The sharp divide between lustrous singing and awkward stage demeanor is painfully displayed in Lonette McKee’s Can’t Help Lovin’, now at the Algonquin Hotel’s Oak Room. Indeed, the strained evening could just as accurately be dubbed Can’t Help Being Lonette.

In this show, which is comprised of pop standards, original compositions, and songs from shows and movies in which she’s appeared, The Tony Award-winning star often displays the kind of moving emoting that marked her acclaimed turns in such musicals as Lady Day at Emerson’s Bar & Grill and Show Boat.


But her undeniable vocal power is constantly undercut by flighty between-song patter that is more distracting than ingratiating, including a lengthy discourse on TV’s Dancing With the Stars and a seemingly interminable story about searching her apartment for a lost pet bird.


The performer delivers beautiful renditions of songs like “When a Woman Loves a Man,” “How Long Has This Been Going On,” and “Lover Man” that are infused with her trademark smoky sensuality. Her versatility is also well illustrated with numbers as disparate as Fats Waller’s rollicking “We the People,” Billie Holiday’s wrenching “God Bless the Child,” and Curtis Mayfield’s soulful “Hooked on Your Love,” from the film Sparkle. Her encore, “Bill,” (from Show Boat), is marked by a simplicity and emotional truth that is simply stunning.


She also performs several of her own pop-soul flavored songs, including such upbeat tunes as “Colors of the Love of My Life” and “Do to Me,” which she wrote decades earlier.

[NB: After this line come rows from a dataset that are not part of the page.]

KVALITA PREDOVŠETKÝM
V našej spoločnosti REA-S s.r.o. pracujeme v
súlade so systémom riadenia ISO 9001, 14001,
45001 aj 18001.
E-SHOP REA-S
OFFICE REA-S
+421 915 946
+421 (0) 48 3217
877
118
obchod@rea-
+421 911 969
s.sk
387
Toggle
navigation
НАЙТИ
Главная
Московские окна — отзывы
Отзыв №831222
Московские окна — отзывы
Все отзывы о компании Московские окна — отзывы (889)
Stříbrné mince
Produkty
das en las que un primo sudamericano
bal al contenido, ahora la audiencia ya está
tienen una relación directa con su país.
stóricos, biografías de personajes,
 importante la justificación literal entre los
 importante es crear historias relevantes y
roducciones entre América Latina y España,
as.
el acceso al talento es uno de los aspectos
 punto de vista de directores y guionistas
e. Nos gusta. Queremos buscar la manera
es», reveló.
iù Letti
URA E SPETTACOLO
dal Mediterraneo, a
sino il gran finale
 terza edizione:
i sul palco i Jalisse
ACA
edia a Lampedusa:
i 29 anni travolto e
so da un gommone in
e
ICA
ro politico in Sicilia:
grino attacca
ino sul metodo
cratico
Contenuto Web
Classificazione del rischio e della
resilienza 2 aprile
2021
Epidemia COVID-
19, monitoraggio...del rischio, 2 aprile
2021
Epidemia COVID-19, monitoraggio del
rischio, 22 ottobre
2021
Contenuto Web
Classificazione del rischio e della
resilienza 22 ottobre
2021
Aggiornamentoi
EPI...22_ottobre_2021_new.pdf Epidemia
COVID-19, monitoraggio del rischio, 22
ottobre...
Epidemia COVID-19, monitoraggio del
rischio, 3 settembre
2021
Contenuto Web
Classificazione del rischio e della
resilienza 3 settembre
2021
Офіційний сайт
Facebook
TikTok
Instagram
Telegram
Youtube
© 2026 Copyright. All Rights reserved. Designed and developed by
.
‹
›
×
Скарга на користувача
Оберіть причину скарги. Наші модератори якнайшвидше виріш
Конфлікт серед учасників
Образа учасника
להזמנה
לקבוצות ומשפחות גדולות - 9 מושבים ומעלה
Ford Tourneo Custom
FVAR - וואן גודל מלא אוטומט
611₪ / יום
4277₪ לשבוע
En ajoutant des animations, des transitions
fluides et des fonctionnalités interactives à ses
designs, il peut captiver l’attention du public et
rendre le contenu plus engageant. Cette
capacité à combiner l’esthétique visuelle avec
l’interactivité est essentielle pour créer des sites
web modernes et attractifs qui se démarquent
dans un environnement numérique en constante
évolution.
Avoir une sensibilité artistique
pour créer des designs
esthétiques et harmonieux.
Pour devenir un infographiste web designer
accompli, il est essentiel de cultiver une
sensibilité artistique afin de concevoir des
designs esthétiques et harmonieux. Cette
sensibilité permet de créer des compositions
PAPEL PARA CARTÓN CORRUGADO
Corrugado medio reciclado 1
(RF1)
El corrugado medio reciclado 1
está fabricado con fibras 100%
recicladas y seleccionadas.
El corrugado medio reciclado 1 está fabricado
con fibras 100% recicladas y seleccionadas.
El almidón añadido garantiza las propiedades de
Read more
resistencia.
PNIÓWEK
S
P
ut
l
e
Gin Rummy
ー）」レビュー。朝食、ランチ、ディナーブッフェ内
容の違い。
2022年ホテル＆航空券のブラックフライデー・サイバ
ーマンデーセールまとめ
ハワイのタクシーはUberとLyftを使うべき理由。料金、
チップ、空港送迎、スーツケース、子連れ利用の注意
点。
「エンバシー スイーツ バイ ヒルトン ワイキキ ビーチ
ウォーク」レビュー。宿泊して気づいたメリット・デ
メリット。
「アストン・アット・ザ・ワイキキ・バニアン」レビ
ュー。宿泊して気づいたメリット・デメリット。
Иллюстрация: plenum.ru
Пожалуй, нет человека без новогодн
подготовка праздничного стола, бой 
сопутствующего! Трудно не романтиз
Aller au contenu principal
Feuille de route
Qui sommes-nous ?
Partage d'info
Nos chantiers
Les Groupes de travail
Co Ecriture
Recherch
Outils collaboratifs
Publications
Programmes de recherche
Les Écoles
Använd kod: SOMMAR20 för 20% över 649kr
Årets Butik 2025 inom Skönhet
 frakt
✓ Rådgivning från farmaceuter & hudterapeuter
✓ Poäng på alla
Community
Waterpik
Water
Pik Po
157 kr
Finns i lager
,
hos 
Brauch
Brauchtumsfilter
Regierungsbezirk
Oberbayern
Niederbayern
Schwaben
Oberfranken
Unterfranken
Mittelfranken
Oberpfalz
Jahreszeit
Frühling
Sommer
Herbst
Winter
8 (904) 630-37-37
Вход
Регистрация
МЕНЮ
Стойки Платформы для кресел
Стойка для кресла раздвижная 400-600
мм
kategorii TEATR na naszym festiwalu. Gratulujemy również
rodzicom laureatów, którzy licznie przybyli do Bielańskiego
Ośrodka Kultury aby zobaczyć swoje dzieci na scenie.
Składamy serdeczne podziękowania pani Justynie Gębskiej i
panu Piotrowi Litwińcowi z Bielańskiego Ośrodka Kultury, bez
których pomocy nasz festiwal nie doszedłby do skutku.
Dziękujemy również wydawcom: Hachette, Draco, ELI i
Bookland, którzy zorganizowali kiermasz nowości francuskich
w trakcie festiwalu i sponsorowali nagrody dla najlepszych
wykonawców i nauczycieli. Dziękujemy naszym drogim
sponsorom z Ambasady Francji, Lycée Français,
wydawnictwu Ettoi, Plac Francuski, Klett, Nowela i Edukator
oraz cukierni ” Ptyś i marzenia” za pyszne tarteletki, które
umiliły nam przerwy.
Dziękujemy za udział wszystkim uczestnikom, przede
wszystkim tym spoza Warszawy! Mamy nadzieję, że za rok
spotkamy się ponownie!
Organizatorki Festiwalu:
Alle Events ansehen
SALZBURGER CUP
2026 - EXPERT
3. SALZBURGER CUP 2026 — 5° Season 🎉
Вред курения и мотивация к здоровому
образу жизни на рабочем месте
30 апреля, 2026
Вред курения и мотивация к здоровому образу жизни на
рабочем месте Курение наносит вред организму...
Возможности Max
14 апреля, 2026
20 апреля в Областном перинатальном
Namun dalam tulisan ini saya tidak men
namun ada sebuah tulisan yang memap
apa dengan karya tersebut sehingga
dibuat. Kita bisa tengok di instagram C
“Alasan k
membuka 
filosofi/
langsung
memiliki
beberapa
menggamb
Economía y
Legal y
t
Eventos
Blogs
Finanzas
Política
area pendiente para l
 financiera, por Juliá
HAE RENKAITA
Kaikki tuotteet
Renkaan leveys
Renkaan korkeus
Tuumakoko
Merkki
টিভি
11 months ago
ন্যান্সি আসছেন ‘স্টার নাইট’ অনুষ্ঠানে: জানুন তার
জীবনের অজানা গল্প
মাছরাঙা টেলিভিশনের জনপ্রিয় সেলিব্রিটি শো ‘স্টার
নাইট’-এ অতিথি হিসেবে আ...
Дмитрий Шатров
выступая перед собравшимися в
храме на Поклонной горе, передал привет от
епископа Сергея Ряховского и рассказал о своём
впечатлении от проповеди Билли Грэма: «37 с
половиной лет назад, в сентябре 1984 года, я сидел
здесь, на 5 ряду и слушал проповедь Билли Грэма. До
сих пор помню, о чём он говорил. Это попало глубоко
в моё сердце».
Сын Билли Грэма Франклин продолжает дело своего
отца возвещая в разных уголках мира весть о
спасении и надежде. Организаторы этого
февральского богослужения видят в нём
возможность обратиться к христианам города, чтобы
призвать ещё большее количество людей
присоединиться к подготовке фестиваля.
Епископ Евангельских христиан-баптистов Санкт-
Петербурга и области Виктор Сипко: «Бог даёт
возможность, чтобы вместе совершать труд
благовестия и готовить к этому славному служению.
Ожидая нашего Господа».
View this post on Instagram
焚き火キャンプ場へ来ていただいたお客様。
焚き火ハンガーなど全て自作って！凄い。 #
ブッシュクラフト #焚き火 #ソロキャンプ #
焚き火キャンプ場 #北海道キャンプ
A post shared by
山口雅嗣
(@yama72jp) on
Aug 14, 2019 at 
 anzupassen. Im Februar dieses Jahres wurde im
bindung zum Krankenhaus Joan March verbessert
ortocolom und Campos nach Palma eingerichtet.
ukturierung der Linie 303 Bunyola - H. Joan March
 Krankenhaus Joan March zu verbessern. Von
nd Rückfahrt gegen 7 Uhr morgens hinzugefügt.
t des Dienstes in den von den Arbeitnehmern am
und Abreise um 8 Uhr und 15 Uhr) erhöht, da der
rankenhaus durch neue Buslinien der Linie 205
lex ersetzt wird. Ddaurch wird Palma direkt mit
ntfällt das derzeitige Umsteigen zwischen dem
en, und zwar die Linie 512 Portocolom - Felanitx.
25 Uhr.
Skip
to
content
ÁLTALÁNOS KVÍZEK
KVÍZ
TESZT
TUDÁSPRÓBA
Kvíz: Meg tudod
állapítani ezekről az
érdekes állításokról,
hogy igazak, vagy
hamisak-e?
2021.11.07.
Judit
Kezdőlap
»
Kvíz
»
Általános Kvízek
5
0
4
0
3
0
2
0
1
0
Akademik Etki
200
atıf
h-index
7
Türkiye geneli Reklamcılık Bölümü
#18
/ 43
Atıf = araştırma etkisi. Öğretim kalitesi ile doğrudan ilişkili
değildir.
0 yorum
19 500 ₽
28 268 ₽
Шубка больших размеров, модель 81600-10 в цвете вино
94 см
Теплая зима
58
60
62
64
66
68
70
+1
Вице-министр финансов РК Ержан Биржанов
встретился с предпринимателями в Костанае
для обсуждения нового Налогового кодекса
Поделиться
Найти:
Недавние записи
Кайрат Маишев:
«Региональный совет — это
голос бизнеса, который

At the performance I attended, McKee also seemed slightly adrift at times — perhaps as a result of opening night nerves. She was frequently confused as to which song she was to sing next and misidentified the names of composers. Fortunately, musical director Bette Sussman — leading an accomplished trio including bassist Lee Nadel and drummer Kahlil Kwame Bell — was an anchoring presence, tolerantly guiding the singer through her paces with an air of amused authority.